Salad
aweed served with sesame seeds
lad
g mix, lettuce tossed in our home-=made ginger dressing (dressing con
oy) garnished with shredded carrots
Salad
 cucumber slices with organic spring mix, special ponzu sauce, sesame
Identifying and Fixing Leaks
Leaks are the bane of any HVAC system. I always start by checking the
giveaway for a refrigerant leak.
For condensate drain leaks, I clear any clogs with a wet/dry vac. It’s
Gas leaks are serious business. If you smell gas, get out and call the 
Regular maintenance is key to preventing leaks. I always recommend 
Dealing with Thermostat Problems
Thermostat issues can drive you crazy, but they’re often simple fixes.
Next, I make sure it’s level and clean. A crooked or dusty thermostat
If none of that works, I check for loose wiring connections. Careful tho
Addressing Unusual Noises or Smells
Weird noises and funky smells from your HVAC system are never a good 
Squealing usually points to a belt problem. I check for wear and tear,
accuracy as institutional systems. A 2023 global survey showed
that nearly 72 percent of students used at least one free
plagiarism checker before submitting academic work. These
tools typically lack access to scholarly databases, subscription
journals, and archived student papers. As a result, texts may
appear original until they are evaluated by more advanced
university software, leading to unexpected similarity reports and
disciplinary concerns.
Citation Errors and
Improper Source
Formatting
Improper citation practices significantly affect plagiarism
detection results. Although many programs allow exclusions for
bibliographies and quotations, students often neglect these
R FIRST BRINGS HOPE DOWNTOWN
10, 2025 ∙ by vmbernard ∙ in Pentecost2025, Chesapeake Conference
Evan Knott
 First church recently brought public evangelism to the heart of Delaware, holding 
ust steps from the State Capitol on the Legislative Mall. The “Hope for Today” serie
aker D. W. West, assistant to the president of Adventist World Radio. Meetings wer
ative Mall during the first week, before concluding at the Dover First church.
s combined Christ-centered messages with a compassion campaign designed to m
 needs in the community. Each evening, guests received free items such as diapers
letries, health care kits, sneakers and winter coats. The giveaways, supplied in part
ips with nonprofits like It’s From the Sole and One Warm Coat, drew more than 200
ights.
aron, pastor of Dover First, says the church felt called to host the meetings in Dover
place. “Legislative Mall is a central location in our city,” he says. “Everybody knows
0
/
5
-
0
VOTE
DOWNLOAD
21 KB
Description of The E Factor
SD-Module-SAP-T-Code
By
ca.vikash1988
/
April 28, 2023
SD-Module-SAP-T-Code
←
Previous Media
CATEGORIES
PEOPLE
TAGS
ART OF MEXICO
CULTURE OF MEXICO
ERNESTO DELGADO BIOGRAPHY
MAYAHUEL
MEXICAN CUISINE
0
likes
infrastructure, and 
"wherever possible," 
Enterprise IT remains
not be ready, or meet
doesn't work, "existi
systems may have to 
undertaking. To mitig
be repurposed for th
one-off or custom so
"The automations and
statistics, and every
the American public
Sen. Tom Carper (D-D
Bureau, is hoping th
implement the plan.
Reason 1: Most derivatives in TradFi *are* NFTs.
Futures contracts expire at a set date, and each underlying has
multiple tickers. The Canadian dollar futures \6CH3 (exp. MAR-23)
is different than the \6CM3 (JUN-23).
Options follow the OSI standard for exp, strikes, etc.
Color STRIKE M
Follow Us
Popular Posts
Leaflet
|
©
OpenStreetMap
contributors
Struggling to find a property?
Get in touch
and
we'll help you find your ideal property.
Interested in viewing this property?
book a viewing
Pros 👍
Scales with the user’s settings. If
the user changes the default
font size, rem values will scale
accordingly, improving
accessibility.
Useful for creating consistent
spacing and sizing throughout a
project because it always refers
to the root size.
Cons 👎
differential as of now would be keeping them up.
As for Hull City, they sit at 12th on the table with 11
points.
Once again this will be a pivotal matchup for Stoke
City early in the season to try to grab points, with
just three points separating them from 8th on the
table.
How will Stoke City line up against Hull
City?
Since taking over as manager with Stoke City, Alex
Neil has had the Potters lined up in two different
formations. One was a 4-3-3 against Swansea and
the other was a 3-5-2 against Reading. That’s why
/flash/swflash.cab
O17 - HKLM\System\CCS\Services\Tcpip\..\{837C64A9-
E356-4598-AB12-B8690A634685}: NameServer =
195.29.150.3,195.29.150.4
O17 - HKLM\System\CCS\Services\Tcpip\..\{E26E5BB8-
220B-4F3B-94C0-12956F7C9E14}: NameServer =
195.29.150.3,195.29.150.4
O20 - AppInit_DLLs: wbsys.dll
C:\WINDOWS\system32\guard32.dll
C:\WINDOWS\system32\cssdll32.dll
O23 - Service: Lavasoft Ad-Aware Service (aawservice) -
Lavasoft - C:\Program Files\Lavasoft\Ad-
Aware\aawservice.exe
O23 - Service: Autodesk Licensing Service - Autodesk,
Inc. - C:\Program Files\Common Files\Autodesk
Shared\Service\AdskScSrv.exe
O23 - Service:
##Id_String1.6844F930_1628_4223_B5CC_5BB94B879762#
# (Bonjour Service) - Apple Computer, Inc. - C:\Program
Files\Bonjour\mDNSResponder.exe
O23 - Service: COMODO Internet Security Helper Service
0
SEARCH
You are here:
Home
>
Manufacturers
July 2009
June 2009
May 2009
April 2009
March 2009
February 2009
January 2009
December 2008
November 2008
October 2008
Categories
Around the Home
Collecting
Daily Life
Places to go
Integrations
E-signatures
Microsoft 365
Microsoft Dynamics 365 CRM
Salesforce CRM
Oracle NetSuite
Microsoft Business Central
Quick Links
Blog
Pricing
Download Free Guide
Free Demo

□ □ □ □ □

Work item: Go through the entries and repeat each one exactly.

Exercise output:
Salad
aweed served with sesame seeds
lad
g mix, lettuce tossed in our home-=made ginger dressing (dressing con
oy) garnished with shredded carrots
Salad
 cucumber slices with organic spring mix, special ponzu sauce, sesame
Identifying and Fixing Leaks
Leaks are the bane of any HVAC system. I always start by checking the
giveaway for a refrigerant leak.
For condensate drain leaks, I clear any clogs with a wet/dry vac. It’s
Gas leaks are serious business. If you smell gas, get out and call the 
Regular maintenance is key to preventing leaks. I always recommend 
Dealing with Thermostat Problems
Thermostat issues can drive you crazy, but they’re often simple fixes.
Next, I make sure it’s level and clean. A crooked or dusty thermostat
If none of that works, I check for loose wiring connections. Careful tho
Addressing Unusual Noises or Smells
Weird noises and funky smells from your HVAC system are never a good 
Squealing usually points to a belt problem. I check for wear and tear,
accuracy as institutional systems. A 2023 global survey showed
that nearly 72 percent of students used at least one free
plagiarism checker before submitting academic work. These
tools typically lack access to scholarly databases, subscription
journals, and archived student papers. As a result, texts may
appear original until they are evaluated by more advanced
university software, leading to unexpected similarity reports and
disciplinary concerns.
Citation Errors and
Improper Source
Formatting
Improper citation practices significantly affect plagiarism
detection results. Although many programs allow exclusions for
bibliographies and quotations, students often neglect these
R FIRST BRINGS HOPE DOWNTOWN
10, 2025 ∙ by vmbernard ∙ in Pentecost2025, Chesapeake Conference
Evan Knott
 First church recently brought public evangelism to the heart of Delaware, holding 
ust steps from the State Capitol on the Legislative Mall. The “Hope for Today” serie
aker D. W. West, assistant to the president of Adventist World Radio. Meetings wer
ative Mall during the first week, before concluding at the Dover First church.
s combined Christ-centered messages with a compassion campaign designed to m
 needs in the community. Each evening, guests received free items such as diapers
letries, health care kits, sneakers and winter coats. The giveaways, supplied in part
ips with nonprofits like It’s From the Sole and One Warm Coat, drew more than 200
ights.
aron, pastor of Dover First, says the church felt called to host the meetings in Dover
place. “Legislative Mall is a central location in our city,” he says. “Everybody knows
0
/
5
-
0
VOTE
DOWNLOAD
21 KB
Description of The E Factor
SD-Module-SAP-T-Code
By
ca.vikash1988
/
April 28, 2023
SD-Module-SAP-T-Code
←
Previous Media
CATEGORIES
PEOPLE
TAGS
ART OF MEXICO
CULTURE OF MEXICO
ERNESTO DELGADO BIOGRAPHY
MAYAHUEL
MEXICAN CUISINE
0
likes
infrastructure, and 
"wherever possible," 
Enterprise IT remains
not be ready, or meet
doesn't work, "existi
systems may have to 
undertaking. To mitig
be repurposed for th
one-off or custom so
"The automations and
statistics, and every
the American public
Sen. Tom Carper (D-D
Bureau, is hoping th
implement the plan.
Reason 1: Most derivatives in TradFi *are* NFTs.
Futures contracts expire at a set date, and each underlying has
multiple tickers. The Canadian dollar futures \6CH3 (exp. MAR-23)
is different than the \6CM3 (JUN-23).
Options follow the OSI standard for exp, strikes, etc.
Color STRIKE M
Follow Us
Popular Posts
Leaflet
|
©
OpenStreetMap
contributors
Struggling to find a property?
Get in touch
and
we'll help you find your ideal property.
Interested in viewing this property?
book a viewing
Pros 👍
Scales with the user’s settings. If
the user changes the default
font size, rem values will scale
accordingly, improving
accessibility.
Useful for creating consistent
spacing and sizing throughout a
project because it always refers
to the root size.
Cons 👎
differential as of now would be keeping them up.
As for Hull City, they sit at 12th on the table with 11
points.
Once again this will be a pivotal matchup for Stoke
City early in the season to try to grab points, with
just three points separating them from 8th on the
table.
How will Stoke City line up against Hull
City?
Since taking over as manager with Stoke City, Alex
Neil has had the Potters lined up in two different
formations. One was a 4-3-3 against Swansea and
the other was a 3-5-2 against Reading. That’s why
/flash/swflash.cab
O17 - HKLM\System\CCS\Services\Tcpip\..\{837C64A9-
E356-4598-AB12-B8690A634685}: NameServer =
195.29.150.3,195.29.150.4
O17 - HKLM\System\CCS\Services\Tcpip\..\{E26E5BB8-
220B-4F3B-94C0-12956F7C9E14}: NameServer =
195.29.150.3,195.29.150.4
O20 - AppInit_DLLs: wbsys.dll
C:\WINDOWS\system32\guard32.dll
C:\WINDOWS\system32\cssdll32.dll
O23 - Service: Lavasoft Ad-Aware Service (aawservice) -
Lavasoft - C:\Program Files\Lavasoft\Ad-
Aware\aawservice.exe
O23 - Service: Autodesk Licensing Service - Autodesk,
Inc. - C:\Program Files\Common Files\Autodesk
Shared\Service\AdskScSrv.exe
O23 - Service:
##Id_String1.6844F930_1628_4223_B5CC_5BB94B879762#
# (Bonjour Service) - Apple Computer, Inc. - C:\Program
Files\Bonjour\mDNSResponder.exe
O23 - Service: COMODO Internet Security Helper Service
0
SEARCH
You are here:
Home
>
Manufacturers
July 2009
June 2009
May 2009
April 2009
March 2009
February 2009
January 2009
December 2008
November 2008
October 2008
Categories
Around the Home
Collecting
Daily Life
Places to go
Integrations
E-signatures
Microsoft 365
Microsoft Dynamics 365 CRM
Salesforce CRM
Oracle NetSuite
Microsoft Business Central
Quick Links
Blog
Pricing
Download Free Guide
Free Demo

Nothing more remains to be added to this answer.